For questions about your programme regulations, please contact your programme convenor/director or your Academic Mentor.
For questions about the process of applying to a Department of International Relations course, if not already clear from the information provided, please contact ir.msc@lse.ac.uk.
Students are advised to check the MSc Course Availability Spreadsheet.xlsx for information on the remaining availability of EU4, DV4, GV4, IR4, PP4 and SO4 courses after 12:00 noon Monday 29 September.
All students are required to obtain permission of the Teacher Responsible by completing the online application linked to LSE for You. Admission to the course is not guaranteed.
Course content
This course foregrounds gender, race, sexuality – as embodied, as social, and as forms of intersectional hierarchy/ies – to examine the interrelation of seemingly-disparate practices of violence and manifestations of conflict. It moves away from the concept of “security” to highlight assemblages of threats and vulnerabilities that connect and challenge traditional international relations concepts of both scale (e.g. local, national, international etc.) as well as the legitimately “political”. The course encourages students to consider not only the ways different practices of violence are gendered, racialised, and sexualised, but also how these violences are implicated in social power relations, and the production of order/normality. The course examines both practices of violence and resistances violence. Particular thematic emphasis is placed on the questions of what constitute violence, and how this key conceptualisation relates to our ways of analysing, interpreting, and making sense, both academically and experientially, of the phenomenon.
Teaching
20 hours of seminars in the Winter Term.
Formative assessment
Students will submit a 2-page (max) bullet-point (no prose!) outline in Week Seven Winter term that specifies their proposed research question, evidence, and essay structure for the summative assignment
Indicative reading
- M Zalweski, Feminist International Relations: Exquisite Corpse (2013)

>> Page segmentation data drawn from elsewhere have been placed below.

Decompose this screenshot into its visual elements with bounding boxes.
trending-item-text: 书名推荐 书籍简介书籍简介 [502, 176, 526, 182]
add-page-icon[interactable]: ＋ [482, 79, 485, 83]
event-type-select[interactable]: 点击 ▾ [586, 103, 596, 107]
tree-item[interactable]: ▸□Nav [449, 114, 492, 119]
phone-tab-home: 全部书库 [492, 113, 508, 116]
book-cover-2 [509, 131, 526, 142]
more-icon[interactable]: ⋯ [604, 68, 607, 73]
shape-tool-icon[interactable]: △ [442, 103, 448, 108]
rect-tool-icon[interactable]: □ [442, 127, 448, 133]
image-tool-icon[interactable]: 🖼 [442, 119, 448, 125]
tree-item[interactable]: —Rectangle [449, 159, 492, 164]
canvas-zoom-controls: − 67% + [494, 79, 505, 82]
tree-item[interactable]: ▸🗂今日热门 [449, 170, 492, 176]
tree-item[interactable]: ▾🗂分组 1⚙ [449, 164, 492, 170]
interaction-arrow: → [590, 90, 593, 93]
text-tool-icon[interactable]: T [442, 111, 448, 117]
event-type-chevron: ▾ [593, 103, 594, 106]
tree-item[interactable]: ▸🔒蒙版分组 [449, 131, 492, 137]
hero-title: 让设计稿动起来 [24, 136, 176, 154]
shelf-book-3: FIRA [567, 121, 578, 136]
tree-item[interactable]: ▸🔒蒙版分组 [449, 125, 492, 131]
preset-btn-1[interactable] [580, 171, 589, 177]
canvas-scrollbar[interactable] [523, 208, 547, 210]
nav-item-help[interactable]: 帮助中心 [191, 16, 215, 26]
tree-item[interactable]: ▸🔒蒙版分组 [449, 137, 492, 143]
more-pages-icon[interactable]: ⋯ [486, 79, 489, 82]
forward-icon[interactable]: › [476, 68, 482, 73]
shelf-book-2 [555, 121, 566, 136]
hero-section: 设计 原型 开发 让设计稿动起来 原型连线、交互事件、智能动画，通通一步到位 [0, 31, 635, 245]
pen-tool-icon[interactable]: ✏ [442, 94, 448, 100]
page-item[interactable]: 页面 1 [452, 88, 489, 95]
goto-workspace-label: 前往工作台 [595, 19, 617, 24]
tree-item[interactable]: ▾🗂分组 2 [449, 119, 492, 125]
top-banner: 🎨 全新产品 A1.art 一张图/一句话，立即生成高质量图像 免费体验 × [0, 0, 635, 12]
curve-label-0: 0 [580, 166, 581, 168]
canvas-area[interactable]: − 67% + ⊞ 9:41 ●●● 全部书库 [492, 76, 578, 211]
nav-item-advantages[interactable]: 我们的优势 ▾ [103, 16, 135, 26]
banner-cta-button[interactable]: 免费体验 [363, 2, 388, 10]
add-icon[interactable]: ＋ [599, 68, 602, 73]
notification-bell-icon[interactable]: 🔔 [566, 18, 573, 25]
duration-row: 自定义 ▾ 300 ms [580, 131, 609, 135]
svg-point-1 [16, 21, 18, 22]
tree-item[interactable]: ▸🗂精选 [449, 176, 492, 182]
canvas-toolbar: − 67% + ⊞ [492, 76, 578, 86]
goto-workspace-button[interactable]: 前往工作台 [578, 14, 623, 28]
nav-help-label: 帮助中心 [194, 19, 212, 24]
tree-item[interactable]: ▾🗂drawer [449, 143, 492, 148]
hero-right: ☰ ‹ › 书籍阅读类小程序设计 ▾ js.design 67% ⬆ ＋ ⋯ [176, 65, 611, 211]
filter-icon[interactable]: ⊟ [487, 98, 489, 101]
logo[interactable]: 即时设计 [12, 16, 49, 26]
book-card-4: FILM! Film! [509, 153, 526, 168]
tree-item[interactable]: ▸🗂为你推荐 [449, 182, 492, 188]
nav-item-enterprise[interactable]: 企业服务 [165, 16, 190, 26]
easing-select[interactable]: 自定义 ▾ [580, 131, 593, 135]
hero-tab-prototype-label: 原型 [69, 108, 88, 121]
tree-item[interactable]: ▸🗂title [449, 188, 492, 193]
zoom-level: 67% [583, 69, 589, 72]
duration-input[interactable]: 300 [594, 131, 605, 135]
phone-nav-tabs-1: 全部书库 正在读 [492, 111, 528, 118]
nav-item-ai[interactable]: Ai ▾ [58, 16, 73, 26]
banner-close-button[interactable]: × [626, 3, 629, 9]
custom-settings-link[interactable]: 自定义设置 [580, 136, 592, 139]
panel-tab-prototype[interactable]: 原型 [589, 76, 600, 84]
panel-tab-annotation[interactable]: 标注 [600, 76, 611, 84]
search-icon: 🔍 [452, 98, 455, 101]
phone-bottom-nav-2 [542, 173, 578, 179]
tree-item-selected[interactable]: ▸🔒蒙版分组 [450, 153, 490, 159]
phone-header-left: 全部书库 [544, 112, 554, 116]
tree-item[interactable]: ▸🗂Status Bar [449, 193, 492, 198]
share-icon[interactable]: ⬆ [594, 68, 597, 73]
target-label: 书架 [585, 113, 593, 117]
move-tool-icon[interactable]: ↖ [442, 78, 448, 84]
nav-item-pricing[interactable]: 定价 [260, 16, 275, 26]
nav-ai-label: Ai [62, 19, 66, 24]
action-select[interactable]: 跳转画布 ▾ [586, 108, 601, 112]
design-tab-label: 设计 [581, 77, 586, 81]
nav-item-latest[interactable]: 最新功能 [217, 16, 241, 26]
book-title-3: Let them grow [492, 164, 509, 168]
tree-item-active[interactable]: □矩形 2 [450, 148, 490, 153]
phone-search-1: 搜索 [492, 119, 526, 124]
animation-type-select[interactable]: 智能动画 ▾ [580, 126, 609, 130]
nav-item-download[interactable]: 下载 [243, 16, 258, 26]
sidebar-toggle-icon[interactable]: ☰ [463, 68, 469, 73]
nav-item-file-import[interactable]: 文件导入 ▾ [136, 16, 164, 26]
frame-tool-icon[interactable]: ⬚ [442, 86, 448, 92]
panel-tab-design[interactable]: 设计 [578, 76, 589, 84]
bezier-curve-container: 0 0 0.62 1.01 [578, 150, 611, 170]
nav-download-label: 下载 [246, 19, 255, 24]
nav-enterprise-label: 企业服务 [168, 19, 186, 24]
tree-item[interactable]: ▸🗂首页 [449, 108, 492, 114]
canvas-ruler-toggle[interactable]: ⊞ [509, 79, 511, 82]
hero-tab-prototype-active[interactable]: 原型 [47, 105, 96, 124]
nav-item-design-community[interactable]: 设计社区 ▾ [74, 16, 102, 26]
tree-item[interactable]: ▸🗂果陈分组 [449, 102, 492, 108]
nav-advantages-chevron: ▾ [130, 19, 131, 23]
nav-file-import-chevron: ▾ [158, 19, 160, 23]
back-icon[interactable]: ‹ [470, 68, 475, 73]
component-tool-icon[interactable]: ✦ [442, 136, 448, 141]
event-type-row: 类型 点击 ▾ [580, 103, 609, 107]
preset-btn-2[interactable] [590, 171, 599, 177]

- C Sylvester, War as Experience (2012)
- M Erikson Baaz and M Stern, Sexual Violence as a Weapon of war? (2013)
- V Hudson, Sex and World Peace (2012)
- C Nordstrum, Shadows of War (2004)
- M Jackman, 'Violence in Social Life', ARS (Vol.28, 2002)
- T N Coates, Between the World and Me (2015)
Assessment
Course participation (10%)
Essay (75%, 4000 words)
Blog post (15%, 500 words)
Key facts
Department: International Relations
Course Study Period: Winter Term
Unit value: Half unit
FHEQ Level: Level 7
CEFR Level: Null
Total students 2024/25: Unavailable
Average class size 2024/25: Unavailable
Controlled access 2024/25: NoCourse selection videos
Some departments have produced short videos to introduce their courses. Please refer to the course selection videos index page for further information.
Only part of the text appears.